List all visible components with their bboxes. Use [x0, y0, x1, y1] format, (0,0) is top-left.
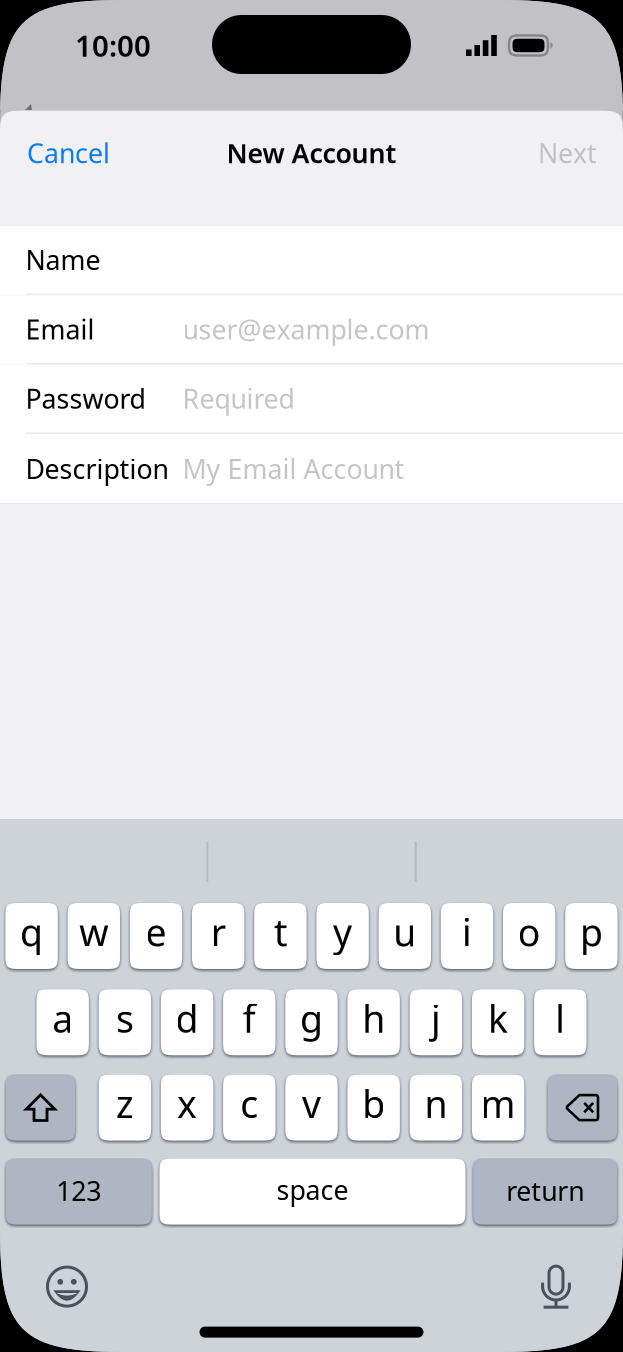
button[interactable]: n: [410, 1075, 462, 1141]
button[interactable]: Delete: [548, 1075, 617, 1141]
staticText: i: [462, 907, 472, 957]
button[interactable]: l: [534, 989, 586, 1055]
button[interactable]: z: [99, 1075, 151, 1141]
staticText: r: [211, 907, 226, 957]
button[interactable]: a: [36, 989, 89, 1055]
staticText: e: [146, 907, 166, 957]
staticText: d: [176, 994, 199, 1043]
button[interactable]: space: [160, 1159, 466, 1225]
button[interactable]: o: [503, 903, 555, 969]
button[interactable]: Email: [0, 295, 623, 365]
staticText: Description: [26, 451, 168, 486]
staticText: p: [580, 907, 603, 957]
staticText: m: [481, 1079, 516, 1128]
staticText: Cancel: [27, 135, 110, 170]
button[interactable]: h: [348, 989, 400, 1055]
staticText: n: [424, 1079, 447, 1128]
staticText: My Email Account: [182, 451, 404, 486]
staticText: c: [240, 1079, 258, 1128]
button[interactable]: Name: [0, 226, 623, 295]
staticText: v: [302, 1079, 321, 1128]
staticText: f: [243, 994, 256, 1043]
button[interactable]: d: [161, 989, 213, 1055]
button[interactable]: Emoji keyboard: [37, 1257, 97, 1317]
staticText: Next: [538, 135, 597, 170]
staticText: o: [518, 907, 541, 957]
staticText: 10:00: [75, 26, 151, 65]
button[interactable]: return: [473, 1159, 617, 1225]
staticText: k: [488, 994, 508, 1043]
staticText: u: [393, 907, 416, 957]
button[interactable]: v: [285, 1075, 338, 1141]
staticText: j: [431, 994, 441, 1043]
button[interactable]: r: [192, 903, 244, 969]
button[interactable]: x: [161, 1075, 213, 1141]
staticText: return: [506, 1173, 584, 1208]
staticText: Name: [26, 242, 100, 277]
staticText: y: [333, 907, 352, 957]
button[interactable]: w: [68, 903, 120, 969]
button[interactable]: p: [565, 903, 618, 969]
staticText: Required: [182, 381, 294, 416]
button[interactable]: q: [5, 903, 58, 969]
staticText: x: [177, 1079, 197, 1128]
button[interactable]: y: [316, 903, 369, 969]
staticText: q: [20, 907, 43, 957]
button[interactable]: u: [379, 903, 431, 969]
button[interactable]: Cancel: [0, 120, 126, 186]
staticText: b: [362, 1079, 385, 1128]
button[interactable]: Next: [522, 120, 623, 186]
button[interactable]: i: [441, 903, 493, 969]
staticText: g: [300, 994, 323, 1043]
staticText: New Account: [226, 135, 396, 170]
staticText: space: [276, 1172, 348, 1207]
button[interactable]: s: [99, 989, 151, 1055]
button[interactable]: Password: [0, 365, 623, 434]
button[interactable]: 123: [6, 1159, 152, 1225]
staticText: h: [362, 994, 385, 1043]
button[interactable]: m: [472, 1075, 524, 1141]
staticText: z: [116, 1079, 134, 1128]
button[interactable]: g: [285, 989, 338, 1055]
staticText: user@example.com: [182, 311, 430, 347]
button[interactable]: c: [223, 1075, 276, 1141]
staticText: Email: [26, 311, 94, 347]
button[interactable]: j: [410, 989, 462, 1055]
button[interactable]: Dictation: [526, 1257, 586, 1317]
staticText: w: [79, 907, 108, 957]
button[interactable]: b: [348, 1075, 400, 1141]
button[interactable]: f: [223, 989, 276, 1055]
staticText: Password: [26, 381, 146, 416]
staticText: a: [52, 994, 73, 1043]
button[interactable]: Shift: [6, 1075, 75, 1141]
staticText: 123: [56, 1173, 101, 1208]
staticText: l: [555, 994, 565, 1043]
button[interactable]: e: [130, 903, 182, 969]
button[interactable]: Description: [0, 434, 623, 503]
staticText: t: [274, 907, 287, 957]
staticText: s: [116, 994, 134, 1043]
button[interactable]: k: [472, 989, 524, 1055]
button[interactable]: t: [254, 903, 307, 969]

- - - - -

• [What needs to be done]:
Reproduce every line above that contains the string "Password".

• [Solution for this task]:
button[interactable]: Password: [0, 365, 623, 434]
staticText: Password: [26, 381, 146, 416]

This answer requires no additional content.